L’article L. 552–7 du même code est ainsi rédigé :

« Art. L. 552–7. – Quand un délai de vingt jours s’est écoulé depuis l’expiration du délai de quatre jours mentionné à l’article L. 552–1 et en cas d’urgence absolue ou de menace d’une particulière gravité pour l’ordre public, ou lorsque l’impossibilité d’exécuter la mesure d’éloignement résulte de la perte ou de la destruction des documents de voyage de l’intéressé, de la dissimulation par celui-ci de son identité ou de l’obstruction volontaire faite à son éloignement, le juge des libertés et de la détention est à nouveau saisi.

« Le juge peut également être saisi lorsque, malgré les diligences de l’administration, la mesure d’éloignement n’a pu être exécutée en raison du défaut de délivrance des documents de voyage par le consulat dont relève l’intéressé ou de l’absence de moyens de transport, et qu’il est établi par l’autorité administrative compétente que l’une ou l’autre de ces circonstances doit intervenir à bref délai. Il peut également être saisi aux mêmes fins lorsque la délivrance des documents de voyage est intervenue trop tardivement, malgré les diligences de l’administration, pour pouvoir procéder à l’exécution de la mesure d’éloignement dans le délai de vingt jours mentionné au premier alinéa.

« Le juge statue par ordonnance dans les conditions prévues aux articles L. 552–1 et L. 552–2. S’il ordonne la prolongation de la rétention, l’ordonnance de prolongation court à compter de l’expiration du délai de vingt jours mentionné au premier alinéa du présent article et pour une nouvelle période d’une durée maximale de vingt jours.

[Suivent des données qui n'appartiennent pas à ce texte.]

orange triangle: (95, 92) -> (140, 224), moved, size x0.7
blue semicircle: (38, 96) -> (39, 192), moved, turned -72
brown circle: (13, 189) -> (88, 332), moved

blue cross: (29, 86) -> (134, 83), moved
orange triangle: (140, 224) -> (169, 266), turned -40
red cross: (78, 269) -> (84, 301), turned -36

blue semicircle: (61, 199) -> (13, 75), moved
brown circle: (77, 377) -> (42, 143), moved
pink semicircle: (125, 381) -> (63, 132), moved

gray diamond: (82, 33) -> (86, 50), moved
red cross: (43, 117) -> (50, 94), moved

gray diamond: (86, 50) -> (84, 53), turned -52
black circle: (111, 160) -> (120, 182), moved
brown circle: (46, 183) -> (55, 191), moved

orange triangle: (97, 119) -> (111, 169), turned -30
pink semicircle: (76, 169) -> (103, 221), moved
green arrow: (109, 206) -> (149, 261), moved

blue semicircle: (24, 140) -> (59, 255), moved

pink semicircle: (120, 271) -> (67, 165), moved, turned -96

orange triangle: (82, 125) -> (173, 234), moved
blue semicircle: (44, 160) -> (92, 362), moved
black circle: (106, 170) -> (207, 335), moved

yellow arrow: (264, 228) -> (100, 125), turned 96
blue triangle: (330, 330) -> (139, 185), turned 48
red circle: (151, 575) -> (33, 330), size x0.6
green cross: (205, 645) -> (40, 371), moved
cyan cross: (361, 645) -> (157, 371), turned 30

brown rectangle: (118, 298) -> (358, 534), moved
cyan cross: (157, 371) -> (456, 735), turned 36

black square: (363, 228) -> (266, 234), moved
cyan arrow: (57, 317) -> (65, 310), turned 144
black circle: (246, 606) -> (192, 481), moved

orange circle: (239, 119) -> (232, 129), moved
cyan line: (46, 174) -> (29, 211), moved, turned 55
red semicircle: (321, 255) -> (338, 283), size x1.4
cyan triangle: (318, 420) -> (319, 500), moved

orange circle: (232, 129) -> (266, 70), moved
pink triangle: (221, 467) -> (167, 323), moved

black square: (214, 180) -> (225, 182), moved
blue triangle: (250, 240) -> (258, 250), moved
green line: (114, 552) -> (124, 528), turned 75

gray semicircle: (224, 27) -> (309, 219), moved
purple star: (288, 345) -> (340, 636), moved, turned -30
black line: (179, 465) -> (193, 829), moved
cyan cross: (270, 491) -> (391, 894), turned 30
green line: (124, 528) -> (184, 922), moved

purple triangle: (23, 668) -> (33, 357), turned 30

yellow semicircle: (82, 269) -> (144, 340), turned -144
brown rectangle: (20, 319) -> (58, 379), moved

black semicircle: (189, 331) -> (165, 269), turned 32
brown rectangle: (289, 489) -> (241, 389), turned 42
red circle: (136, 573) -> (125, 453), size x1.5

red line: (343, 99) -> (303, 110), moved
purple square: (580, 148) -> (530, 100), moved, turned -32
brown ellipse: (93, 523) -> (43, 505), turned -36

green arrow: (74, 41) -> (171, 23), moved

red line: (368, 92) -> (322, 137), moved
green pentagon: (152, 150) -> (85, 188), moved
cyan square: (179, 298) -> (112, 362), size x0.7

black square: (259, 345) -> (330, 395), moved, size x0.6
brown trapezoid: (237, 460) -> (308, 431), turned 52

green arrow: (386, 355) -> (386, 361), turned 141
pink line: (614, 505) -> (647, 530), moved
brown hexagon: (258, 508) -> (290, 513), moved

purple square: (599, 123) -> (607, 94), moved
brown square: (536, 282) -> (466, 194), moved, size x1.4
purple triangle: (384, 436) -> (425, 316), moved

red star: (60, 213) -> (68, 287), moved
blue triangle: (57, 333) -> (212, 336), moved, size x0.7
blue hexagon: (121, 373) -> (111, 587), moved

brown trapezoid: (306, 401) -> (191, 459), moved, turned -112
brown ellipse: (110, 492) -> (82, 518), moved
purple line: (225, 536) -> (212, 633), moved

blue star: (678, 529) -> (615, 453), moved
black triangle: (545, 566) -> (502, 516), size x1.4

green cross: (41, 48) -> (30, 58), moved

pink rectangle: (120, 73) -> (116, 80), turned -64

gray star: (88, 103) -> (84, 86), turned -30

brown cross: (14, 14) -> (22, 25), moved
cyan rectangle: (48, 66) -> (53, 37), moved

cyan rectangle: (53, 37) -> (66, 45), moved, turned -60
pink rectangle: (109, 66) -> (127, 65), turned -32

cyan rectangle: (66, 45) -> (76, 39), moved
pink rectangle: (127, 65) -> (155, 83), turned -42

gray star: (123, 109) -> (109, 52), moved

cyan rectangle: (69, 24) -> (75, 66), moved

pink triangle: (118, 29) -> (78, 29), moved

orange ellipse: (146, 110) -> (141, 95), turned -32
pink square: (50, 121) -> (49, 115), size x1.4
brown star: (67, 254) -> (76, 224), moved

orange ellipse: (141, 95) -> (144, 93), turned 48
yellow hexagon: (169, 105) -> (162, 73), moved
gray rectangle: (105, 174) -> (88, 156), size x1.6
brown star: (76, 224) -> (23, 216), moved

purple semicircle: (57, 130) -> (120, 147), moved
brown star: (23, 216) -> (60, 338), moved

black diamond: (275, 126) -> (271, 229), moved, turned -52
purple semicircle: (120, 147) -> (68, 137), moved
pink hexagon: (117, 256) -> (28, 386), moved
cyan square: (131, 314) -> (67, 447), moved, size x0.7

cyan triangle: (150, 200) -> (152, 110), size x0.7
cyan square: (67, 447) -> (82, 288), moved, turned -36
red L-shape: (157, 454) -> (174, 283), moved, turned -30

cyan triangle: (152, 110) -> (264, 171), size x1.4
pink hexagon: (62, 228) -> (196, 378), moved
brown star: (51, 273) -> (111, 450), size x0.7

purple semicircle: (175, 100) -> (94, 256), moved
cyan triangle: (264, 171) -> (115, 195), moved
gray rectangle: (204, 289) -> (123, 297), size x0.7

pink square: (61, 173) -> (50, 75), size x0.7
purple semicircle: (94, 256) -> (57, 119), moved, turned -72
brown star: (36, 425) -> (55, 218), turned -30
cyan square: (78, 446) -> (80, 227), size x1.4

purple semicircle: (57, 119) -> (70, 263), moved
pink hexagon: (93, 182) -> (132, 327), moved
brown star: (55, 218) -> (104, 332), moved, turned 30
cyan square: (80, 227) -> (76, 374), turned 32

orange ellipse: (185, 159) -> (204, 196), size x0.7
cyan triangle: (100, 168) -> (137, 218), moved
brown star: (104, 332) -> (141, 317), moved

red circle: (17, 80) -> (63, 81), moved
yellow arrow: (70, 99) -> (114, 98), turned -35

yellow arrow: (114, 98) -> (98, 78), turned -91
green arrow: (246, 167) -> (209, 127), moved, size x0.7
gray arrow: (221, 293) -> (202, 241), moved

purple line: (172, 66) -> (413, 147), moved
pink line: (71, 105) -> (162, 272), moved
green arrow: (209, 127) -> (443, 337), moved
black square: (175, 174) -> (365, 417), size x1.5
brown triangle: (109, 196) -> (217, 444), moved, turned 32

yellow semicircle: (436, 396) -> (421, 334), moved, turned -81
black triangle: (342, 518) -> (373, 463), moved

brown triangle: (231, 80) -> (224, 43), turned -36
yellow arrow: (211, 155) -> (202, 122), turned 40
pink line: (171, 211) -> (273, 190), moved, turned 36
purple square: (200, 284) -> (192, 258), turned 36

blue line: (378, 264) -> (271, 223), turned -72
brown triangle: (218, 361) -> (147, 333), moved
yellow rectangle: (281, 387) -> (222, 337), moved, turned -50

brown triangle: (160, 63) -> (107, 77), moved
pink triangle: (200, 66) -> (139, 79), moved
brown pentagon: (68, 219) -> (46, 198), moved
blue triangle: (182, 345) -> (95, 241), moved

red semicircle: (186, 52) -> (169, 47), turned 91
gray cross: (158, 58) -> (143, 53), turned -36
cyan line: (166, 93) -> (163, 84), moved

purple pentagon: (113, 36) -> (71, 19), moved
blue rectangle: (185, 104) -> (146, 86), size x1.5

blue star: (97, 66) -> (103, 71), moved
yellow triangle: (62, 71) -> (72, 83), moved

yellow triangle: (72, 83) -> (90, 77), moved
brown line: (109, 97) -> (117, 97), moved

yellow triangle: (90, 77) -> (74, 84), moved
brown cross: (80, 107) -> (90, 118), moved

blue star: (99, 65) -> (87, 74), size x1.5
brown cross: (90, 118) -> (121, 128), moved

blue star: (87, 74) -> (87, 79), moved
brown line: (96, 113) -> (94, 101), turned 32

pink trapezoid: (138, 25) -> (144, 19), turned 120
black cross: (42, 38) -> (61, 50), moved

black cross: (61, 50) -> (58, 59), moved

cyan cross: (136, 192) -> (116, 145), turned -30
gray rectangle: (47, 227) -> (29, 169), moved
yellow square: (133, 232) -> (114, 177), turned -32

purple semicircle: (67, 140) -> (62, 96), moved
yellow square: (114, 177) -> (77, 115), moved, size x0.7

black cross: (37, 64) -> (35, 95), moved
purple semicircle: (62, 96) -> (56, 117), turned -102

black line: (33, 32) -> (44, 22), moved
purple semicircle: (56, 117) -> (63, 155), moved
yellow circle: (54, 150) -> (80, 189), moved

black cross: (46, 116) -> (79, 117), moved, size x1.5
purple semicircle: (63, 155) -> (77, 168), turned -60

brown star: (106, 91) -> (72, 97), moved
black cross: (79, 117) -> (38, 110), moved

« Par dérogation aux dispositions de l’alinéa précédent, si l’étranger a été condamné à une peine d’interdiction du territoire pour des actes de terrorisme prévus par le titre II du livre IV du code pénal ou si une mesure d’expulsion a été prononcée à son encontre pour un comportement lié à des activités à caractère terroriste pénalement constatées, le juge des libertés et de la détention près le tribunal de grande instance de Paris peut, dès lors qu’il existe une perspective raisonnable d’exécution de la mesure d’éloignement et qu’aucune décision d’assignation à résidence ne permettrait un contrôle suffisant de cet étranger, ordonner la prolongation de la rétention pour une durée d’un mois qui peut être renouvelée. La durée maximale de la rétention ne doit pas excéder six mois. Toutefois, lorsque, malgré les diligences de l’administration, l’éloignement ne peut être exécuté en raison soit du manque de coopération de l’étranger, soit des retards subis pour obtenir du consulat dont il relève les documents de voyage nécessaires, la durée maximale de la rétention est prolongée de douze mois supplémentaires.

« L’article L. 552–6 est applicable. »

M. le président. Je suis saisi de trois amendements identiques.

L'amendement n° 102 est présenté par MM. Yung, Anziani et Sueur, Mmes Boumediene-Thiery et Bonnefoy, MM. Collombat, Frimat et C. Gautier, Mme Klès, MM. Michel, Antoinette, Assouline et Badinter, Mmes Blondin, Cerisier-ben Guiga et Ghali, M. Guérini, Mme Khiari, M. Lagauche, Mme Lepage, MM. Madec, Mermaz, Patient et Ries, Mme Tasca et les membres du groupe Socialiste, apparentés et rattachés.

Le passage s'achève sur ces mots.